Tra questi anche il tuo collega italiano Pecco Bagnaia, che viene vissuto già come potenziale candidato alla MotoGP. Tu come lo vedi?
Ho letto che Ducati ha messo gli occhi su di lui. L'anno scorso è andato molto forte, è un ragazzo talentuoso, ha fatto una grande stagione, e ha un buon team alle spalle. Penso che Valentino Rossi stia facendo un buon lavoro con tutti i suoi piloti della Academy.

Tu che rapporto hai con loro, visto che quando hai cominciato tu non c'era ancora?
Penso che Valentino abbia creato un bel progetto. È anche uno stimolo per lui, che dopo tantissimi anni non si allena più da solo ma con tanti piloti giovani. Vale è unico, per me correrà ancora per due o tre anni. A casa non ce lo vedo.
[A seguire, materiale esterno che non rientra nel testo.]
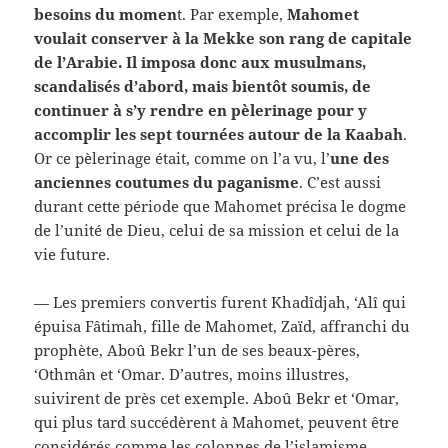
besoins du momen
t. Par exemple,
Mahomet
voulait conserver à la Mekke son rang de capitale
de l’Arabie. Il imposa donc aux musulmans,
scandalisés d’abord, mais bientôt soumis, de
continuer à s’y rendre en pèlerinage pour y
accomplir les sept tournées autour de la Kaabah
.
Or ce pèlerinage était, comme on l’a vu, l’
une des
anciennes coutumes du paganisme
. C’est aussi
durant cette période que Mahomet précisa le dogme
de l’unité de Dieu, celui de sa mission et celui de la
vie future.
— Les premiers convertis furent Khadîdjah, ‘Alî qui
épuisa Fâtimah, fille de Mahomet, Zaïd, affranchi du
prophète, Aboû Bekr l’un de ses beaux-pères,
‘Othmân et ‘Omar. D’autres, moins illustres,
suivirent de près cet exemple. Aboû Bekr et ‘Omar,
qui plus tard succédèrent à Mahomet, peuvent être
considérés comme les colonnes de l’islamisme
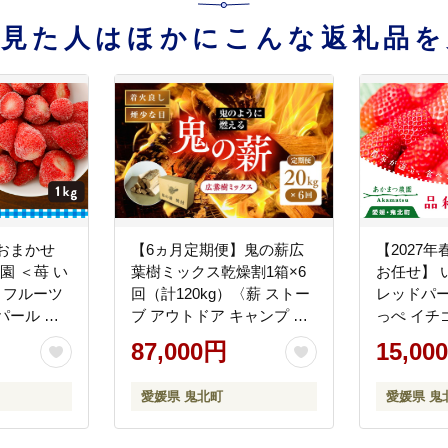
を見た人はほかにこんな返礼品を
おまかせ
【6ヵ月定期便】鬼の薪広
【2027
園 ＜苺 い
葉樹ミックス乾燥割1箱×6
お任せ】 
 フルーツ
回（計120kg）〈薪 ストー
レッドパー
パール 紅
ブ アウトドア キャンプ ピ
っぺ イチゴ 苺 フルーツ あ
凍 スムー
ザ ボイラー 自然 火 炎 燃料
かまつ農園 
87,000円
15,00
菓子づくり
焚火 暖炉 窯焼き 四国薪販
発送
売 焚火 キャンプファイヤ
愛媛県 鬼北町
愛媛県 鬼
ー 愛媛県 鬼北町〉※離島
への配送不可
E poi, a proposito di giovani che vengono dalla Moto2, siamo tutti curiosi di vedere che cosa combinerà quest'anno Franco Morbidelli.
Con lui abbiamo cominciato da quando eravamo piccoli, con le minimoto. Già allora era un talento, ma in questi ultimi due anni è cresciuto tantissimo. L'anno scorso si è meritato il campionato del mondo e per me farà bene anche in MotoGP.

Tu ci pensi mai alla MotoGP? Conta che quest'anno salirà Luthi che, come te, ha corso a lungo in Moto2 e forse non ci si aspettava più che potesse fare il salto, invece l'ha fatto. E anche Simeon, che era nel tuo stesso team l'anno scorso... magari porta bene.
Alcuni fanno il salto per merito, altri per altri motivi... Non mi è mai arrivata una proposta concreta di passare in MotoGP, forse perché non me lo sono meritato. Ma vediamo di fare bene e di sicuro una possibilità ci sarà, anche se non sono più giovane.

Lo stesso Zarco è passato in MotoGP non più giovane, ma è andato subito fortissimo.
Io, dopo sedici anni, ancora mi sento giovane e in forma. Ogni volta mi preparo sempre meglio: penso che anche il fatto di diventare adulto ti fa maturare.

Ultimamente questa corsa ai giovanissimi si sembra arrestata.
Arrivano tanti giovani dalla Moto3. Alcuni fanno il salto direttamente in MotoGP, come Miller, ma per lui non è stato facile, anche se penso che quest'anno con Ducati farà molto bene. Eppure, se vedi Valentino Rossi, o Max Biaggi che ha chiuso la carriera oltre i 40 anni, ancora ne ho di strada davanti.

Questo dimostra anche che la Moto2 è una categoria che prepara bene alla MotoGP?
Sì. Tanti la criticavano, eppure Marquez, Zarco e gli altri passati alla classe regina sono andati subito forte. La categoria è molto costruttiva, la moto senza elettronica, quindi gestisce tutto il pilota, e le gare combattute: in un secondo ci sono trenta concorrenti, quindi per me il livello è molto alto.